I brought them all into Otherplan and set each file to cut how I wanted.
I put my 1/8″ bit into the machine without a hitch. Adhered the delrin with about 5 pieces of double sided tape, and readied the machine to cut. Homing and setting the bit height were a cinch.
One thing I ran into was that in my design, I assumed I could basically just drill out holes the same diameter as my bit, and found out that Otherplan doesn’t let you do that. It incorporates a factor of safety, and after playing with various diameters of holes, I found that if I set hole diameters to 0.13″, rather than 0.125″ (the diameter of the bit), and set the path to engrave, rather than cut, I could get the holes I wanted. It worked out really well.

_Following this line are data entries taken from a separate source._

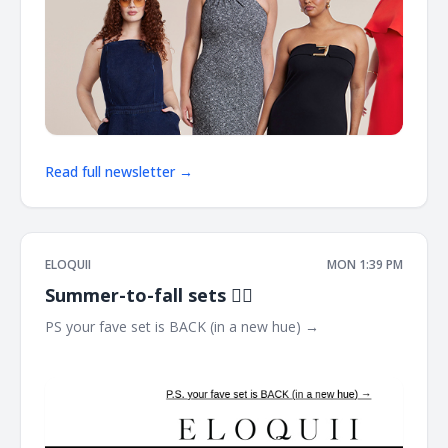
Read full newsletter →
ELOQUII
MON 1:39 PM
Summer-to-fall sets ❤️‍🔥
PS your fave set is BACK (in a new hue) → ͏ ͏ ͏ ͏ ͏ ͏ ͏ ͏ ͏ ͏ ͏ ͏ ͏ ͏ ͏ ͏ ͏ ͏ ͏ ͏ ͏
͏ ͏ ͏ ͏ ͏ ͏ ͏ ͏ ͏ ͏ ͏ ͏ ͏ ͏ ͏ ͏ ͏ ͏ ͏ ͏ ͏ ͏ ͏ ͏ ͏ ͏ ͏ ͏ ͏ ͏ ͏ ͏ ͏ ͏ ͏ ͏ ͏ ͏ ͏ ͏ ͏ ͏ ͏ ͏ ͏ ͏ ͏ ͏ ͏ ͏ ͏ ͏ ͏ ͏ ͏ ͏ ͏ ͏ ͏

Everything was going so smoothly until the very last piece to be cut. But this would have been way too easy if something didn’t go wrong. Just because of the way the cutting went, by the time the last peg was being cut, the corner of the block was separated into a small piece (see below). Which mean, that only a tiny piece of tape remained holding this piece to the bed. So, naturally, the bit ripped that part right off the bed. That part was lost.
And all my parts, after prying them off the bed:
While I lost one peg, not all was lost. I still had enough pegs to put the bike together, although not quite how I wanted to. But sacrifices must be made since that was all the plastic I had.
I went to hardware store and got a 1/8″ dowel, which I cut and used to hold the parts together.
One thing I didn’t spend time on was cleaning up the part after they came out of the mill. All the shredded edges. It doesn’t look great, but I’m still super happy with how it worked out.